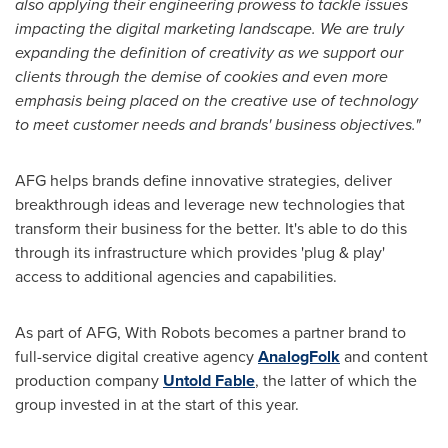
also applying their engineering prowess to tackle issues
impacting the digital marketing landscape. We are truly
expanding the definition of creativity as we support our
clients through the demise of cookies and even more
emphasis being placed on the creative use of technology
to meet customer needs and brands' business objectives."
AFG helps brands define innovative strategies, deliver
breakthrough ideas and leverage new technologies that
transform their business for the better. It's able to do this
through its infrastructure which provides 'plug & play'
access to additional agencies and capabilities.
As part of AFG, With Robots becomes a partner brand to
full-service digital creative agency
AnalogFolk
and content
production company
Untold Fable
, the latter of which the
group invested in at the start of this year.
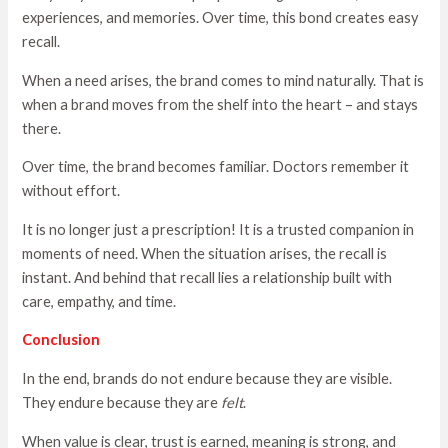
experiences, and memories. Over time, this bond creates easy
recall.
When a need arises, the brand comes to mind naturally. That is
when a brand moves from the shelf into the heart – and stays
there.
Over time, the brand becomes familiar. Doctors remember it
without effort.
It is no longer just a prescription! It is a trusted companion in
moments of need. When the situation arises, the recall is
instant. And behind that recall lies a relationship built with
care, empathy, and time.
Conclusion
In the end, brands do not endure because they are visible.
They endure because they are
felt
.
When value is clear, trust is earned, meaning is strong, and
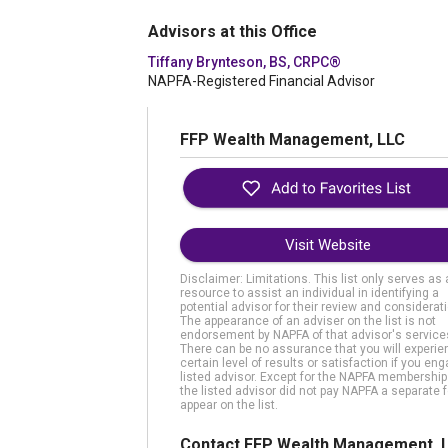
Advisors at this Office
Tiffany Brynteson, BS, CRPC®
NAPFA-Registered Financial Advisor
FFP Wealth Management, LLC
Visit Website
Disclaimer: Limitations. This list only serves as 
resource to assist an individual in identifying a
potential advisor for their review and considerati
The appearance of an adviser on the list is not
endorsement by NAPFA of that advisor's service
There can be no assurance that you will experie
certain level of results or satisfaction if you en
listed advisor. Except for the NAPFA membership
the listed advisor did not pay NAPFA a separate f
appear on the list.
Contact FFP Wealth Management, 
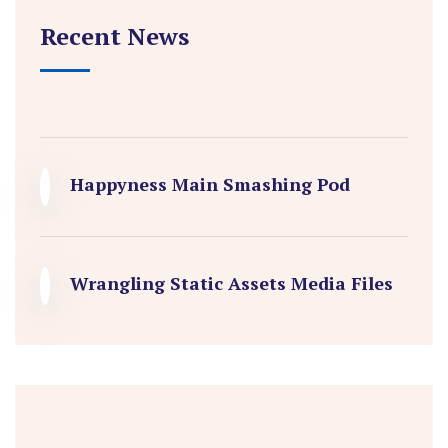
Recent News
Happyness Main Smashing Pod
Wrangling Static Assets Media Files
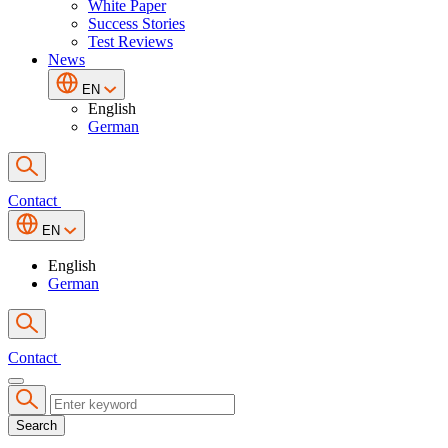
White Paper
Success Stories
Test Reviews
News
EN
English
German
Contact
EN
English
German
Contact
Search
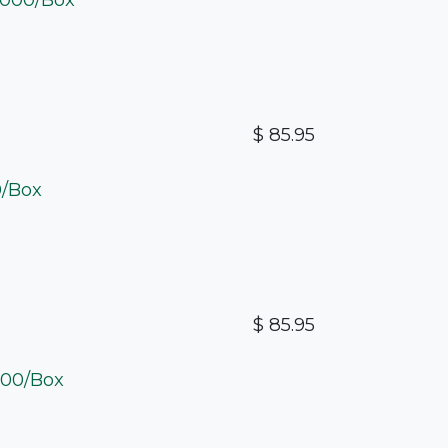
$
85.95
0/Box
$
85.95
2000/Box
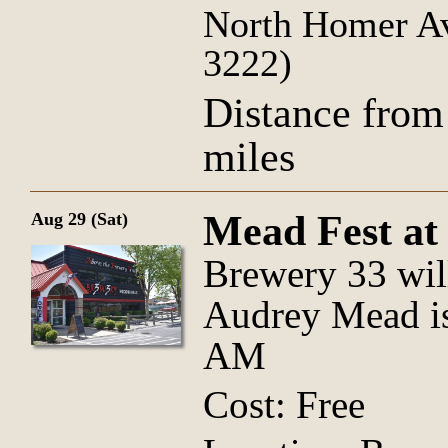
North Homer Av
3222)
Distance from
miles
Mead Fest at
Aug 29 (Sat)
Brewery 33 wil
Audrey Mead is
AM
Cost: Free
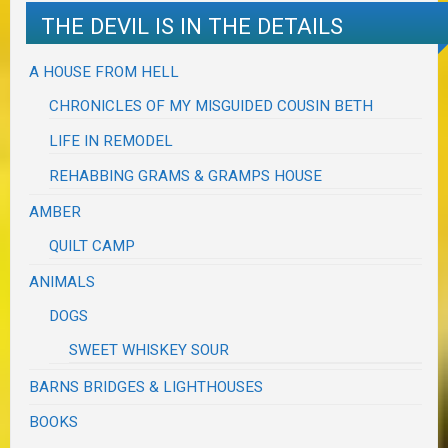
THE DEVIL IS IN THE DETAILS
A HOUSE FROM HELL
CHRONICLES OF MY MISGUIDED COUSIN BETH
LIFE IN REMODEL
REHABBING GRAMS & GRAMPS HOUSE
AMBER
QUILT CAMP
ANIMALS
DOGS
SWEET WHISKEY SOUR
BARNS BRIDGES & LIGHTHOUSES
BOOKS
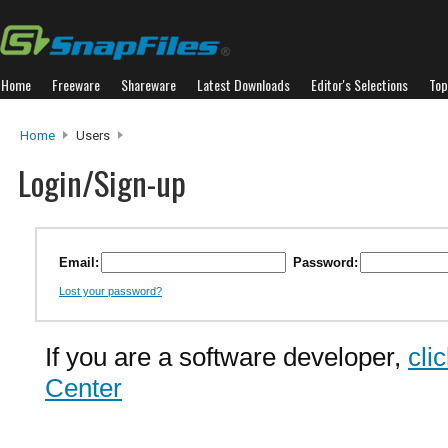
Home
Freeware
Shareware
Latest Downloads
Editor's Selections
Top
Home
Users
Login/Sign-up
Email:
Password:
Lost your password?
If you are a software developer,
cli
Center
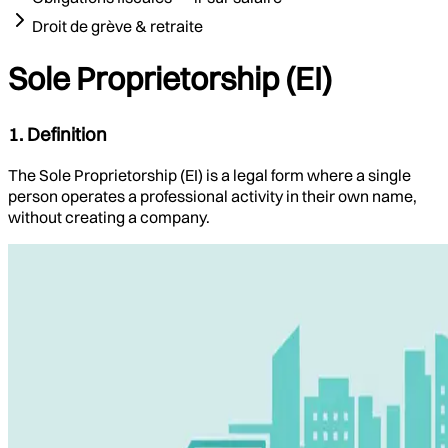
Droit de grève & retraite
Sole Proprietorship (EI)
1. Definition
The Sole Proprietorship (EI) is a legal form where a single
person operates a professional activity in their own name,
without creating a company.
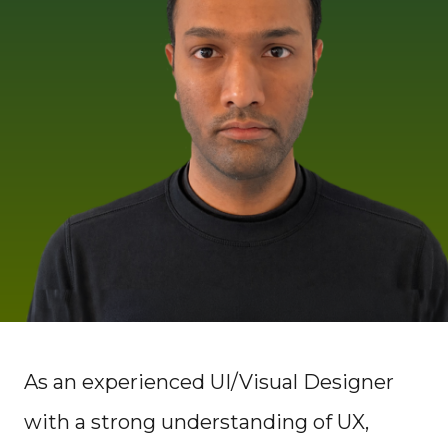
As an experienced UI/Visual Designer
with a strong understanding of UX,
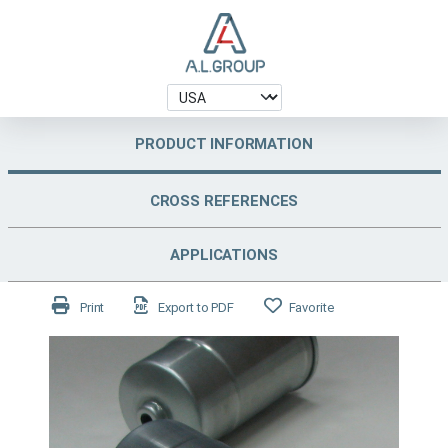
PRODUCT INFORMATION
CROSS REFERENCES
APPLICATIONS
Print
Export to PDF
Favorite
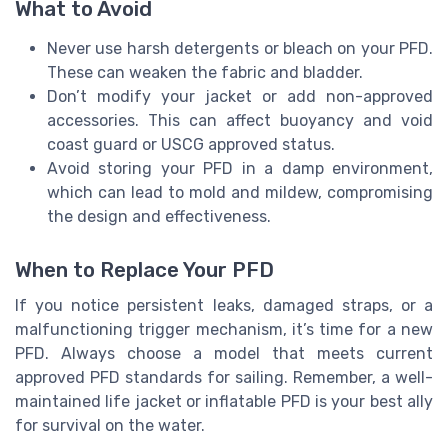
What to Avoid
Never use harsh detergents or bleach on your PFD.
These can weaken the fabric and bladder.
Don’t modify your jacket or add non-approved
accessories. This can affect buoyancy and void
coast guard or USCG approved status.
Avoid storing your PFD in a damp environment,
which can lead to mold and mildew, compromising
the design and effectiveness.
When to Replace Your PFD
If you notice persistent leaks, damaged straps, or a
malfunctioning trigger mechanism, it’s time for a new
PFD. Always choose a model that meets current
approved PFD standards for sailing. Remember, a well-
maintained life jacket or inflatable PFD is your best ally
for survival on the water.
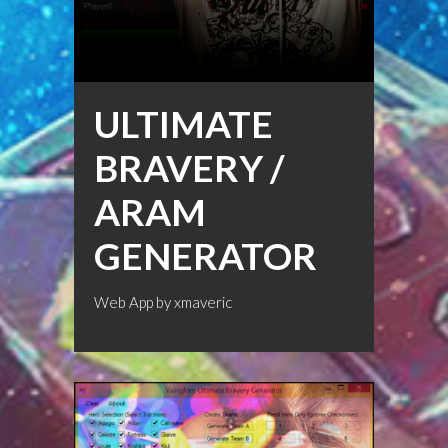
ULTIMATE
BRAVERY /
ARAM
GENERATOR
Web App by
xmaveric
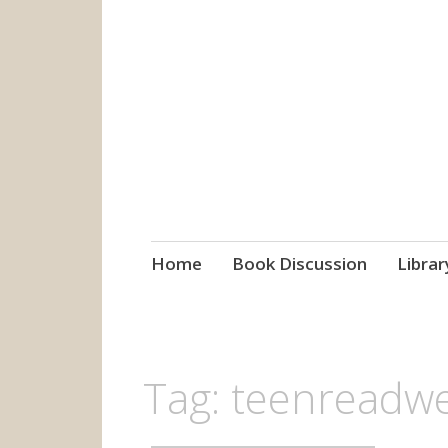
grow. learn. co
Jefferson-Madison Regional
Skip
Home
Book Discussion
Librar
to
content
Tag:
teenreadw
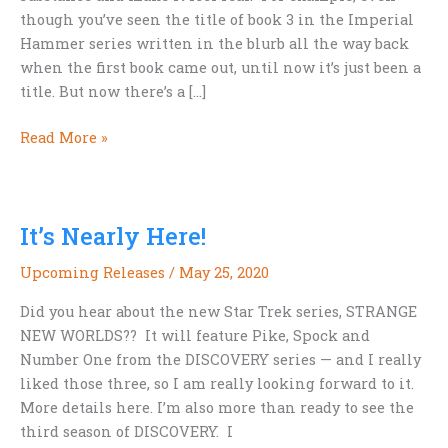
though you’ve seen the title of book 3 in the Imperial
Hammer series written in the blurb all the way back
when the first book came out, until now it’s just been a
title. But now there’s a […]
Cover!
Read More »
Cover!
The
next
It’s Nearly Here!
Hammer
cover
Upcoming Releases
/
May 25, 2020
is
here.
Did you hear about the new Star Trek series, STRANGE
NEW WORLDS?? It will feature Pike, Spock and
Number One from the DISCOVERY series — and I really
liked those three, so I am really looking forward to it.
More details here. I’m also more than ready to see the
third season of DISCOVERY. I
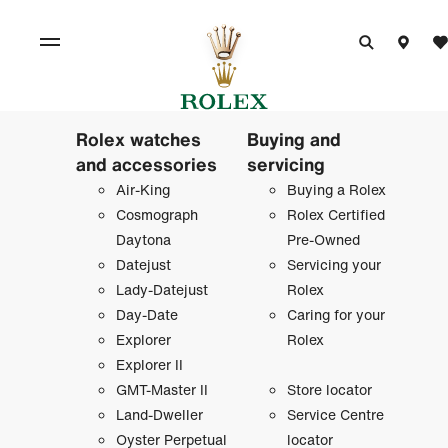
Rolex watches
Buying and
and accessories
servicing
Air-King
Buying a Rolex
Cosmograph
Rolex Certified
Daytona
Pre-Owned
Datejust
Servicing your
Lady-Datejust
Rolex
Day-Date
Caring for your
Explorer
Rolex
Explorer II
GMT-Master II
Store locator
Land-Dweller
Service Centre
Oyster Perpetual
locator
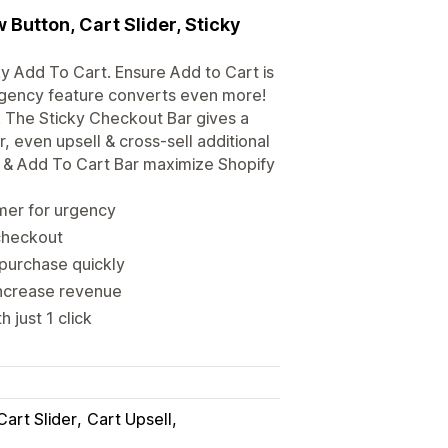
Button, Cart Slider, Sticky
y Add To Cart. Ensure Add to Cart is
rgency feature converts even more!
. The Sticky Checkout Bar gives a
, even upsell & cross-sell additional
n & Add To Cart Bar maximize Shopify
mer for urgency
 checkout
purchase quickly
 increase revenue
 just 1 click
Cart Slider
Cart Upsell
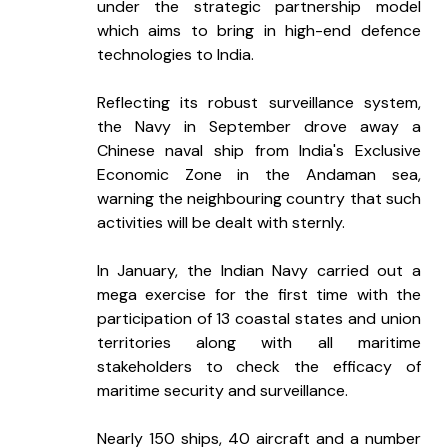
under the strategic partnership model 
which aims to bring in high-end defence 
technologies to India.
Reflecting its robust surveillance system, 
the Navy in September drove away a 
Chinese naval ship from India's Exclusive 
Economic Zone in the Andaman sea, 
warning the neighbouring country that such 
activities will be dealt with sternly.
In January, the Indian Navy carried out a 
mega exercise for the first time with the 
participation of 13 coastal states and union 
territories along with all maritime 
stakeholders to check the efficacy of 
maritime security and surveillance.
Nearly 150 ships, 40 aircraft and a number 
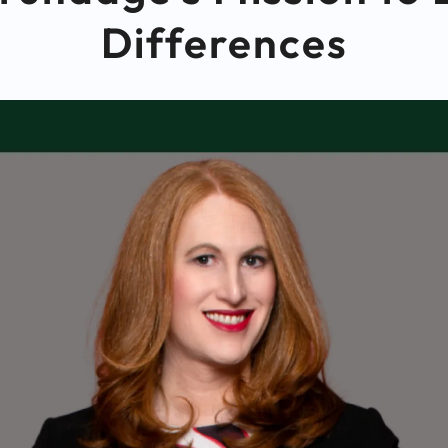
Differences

◆ ◆ ◆

If a line in the records contains "approved", report it.

ANSWER SPACE:
Don’t modify your jacket or add non-approved
coast guard or USCG approved status.
approved PFD standards for sailing. Remember, a well-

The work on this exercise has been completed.